Can God create a stone that He cannot lift? There is no answer to this philosophical question, but in Israel, an answer was recently provided to a similar question: can politicians tie their own hands behind their back in order to render themselves incapable of action?
In the past decade, Israeli Prime Minister Benjamin Netanyahu received a confidential report aimed at preventing Israel from paying exorbitant ransoms in exchange for its captives and hostages abducted by terrorists. Israel was notably the first country to have an airplane hijacked, in 1968. To this day, the man in a suit seated next to the toilets in El Al’s business class is an air marshal.
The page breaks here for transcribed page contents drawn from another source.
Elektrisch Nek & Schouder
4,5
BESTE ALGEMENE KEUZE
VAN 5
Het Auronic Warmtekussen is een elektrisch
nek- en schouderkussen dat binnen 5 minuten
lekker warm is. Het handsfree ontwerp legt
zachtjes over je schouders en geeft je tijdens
Israel also became recognized globally for its steadfast refusal to negotiate with terrorists. Over the years, forty-eight Israeli fighters and civilians have been killed in military operations to free hostages.
Few know this firsthand better than the current prime minister: Mr. Netanyahu, a former officer in Sayeret Matkal, the IDF’s elite reconnaissance unit, sustained a bullet injury in the arm while freeing a hijacked Sabena airplane in 1972. His brother, Yonatan, was killed four years later in a daring operation, in which Israeli commandos flew 2,500 miles to Uganda, and successfully freed over 100 Jewish hostages from Palestinian hijackers at Entebbe Airport.
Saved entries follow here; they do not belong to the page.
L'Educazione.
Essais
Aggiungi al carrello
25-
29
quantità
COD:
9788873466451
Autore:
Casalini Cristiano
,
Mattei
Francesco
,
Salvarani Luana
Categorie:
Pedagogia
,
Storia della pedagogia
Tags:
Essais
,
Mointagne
But gradually, for reasons worthy of a doctorate, Israel began to pay increasingly exorbitant prices for its hostages. An El Al flight hijacked to Algiers, carrying 48 passengers, was freed in exchange for 24 female terrorists with no blood on their hands. The same price, 24 female terrorists, was paid 41 years later in return for video footage of an abducted soldier. Talk about dizzying inflation: what bought you a plane in the 1960s only got you a DVD in the 2000s.
Over the years, Israel abandoned all its principles. Once, it refused to negotiate with terrorists; today it does. Once, it agreed to exchange only bodies for bodies; today, it releases live terrorists. Once, it insisted on a proportional ratio of those released from both sides; today it sometimes releases a thousand terrorists in exchange for a single hostage. Once, it refused to release anyone convicted of murder; now it is a given that no security prisoner serving a life sentence will remain in prison forever.
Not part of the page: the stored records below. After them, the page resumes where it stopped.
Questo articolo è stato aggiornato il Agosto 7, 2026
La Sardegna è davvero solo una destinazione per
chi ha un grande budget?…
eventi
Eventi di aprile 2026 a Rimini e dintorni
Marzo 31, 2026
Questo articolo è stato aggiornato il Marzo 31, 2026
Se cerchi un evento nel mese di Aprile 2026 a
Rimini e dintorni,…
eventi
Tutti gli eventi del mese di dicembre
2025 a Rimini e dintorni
The confidential report authored by the former President of the Supreme Court recommended legislation forbidding the disproportionate release of hostages. Only a single-digit number of terrorists would be exchanged for one Israeli, only bodies for bodies. The rationale was that if terrorist organizations knew they could not get much in return, their incentive would diminish accordingly.
However, the government did not dare tie its own hands. Absurdly enough, it did not want to jeopardize the prospects of freeing the abducted soldier Gilad Shalit. Since then, the recommendations have not been enacted into law, which is how we arrived at the hostage deal of January 2025, establishing a global precedent: for the first time, a state is paying a strategic price on the battlefield for the return of its citizens. Not only are two hundred murderers of hundreds of men, women, and children about to be released, but now the IDF is also withdrawing – even if only temporarily – from areas in Gaza captured at a high price in blood. It is retreating from the northern Gaza Strip that it conquered at the expense of over a hundred lives. The area that was cleared and evacuated over weeks is being repopulated by a million Gazans. The Netzarim Corridor, which split the Gaza Strip in two and was such a thorn in Hamas’s side, is being dismantled and evacuated.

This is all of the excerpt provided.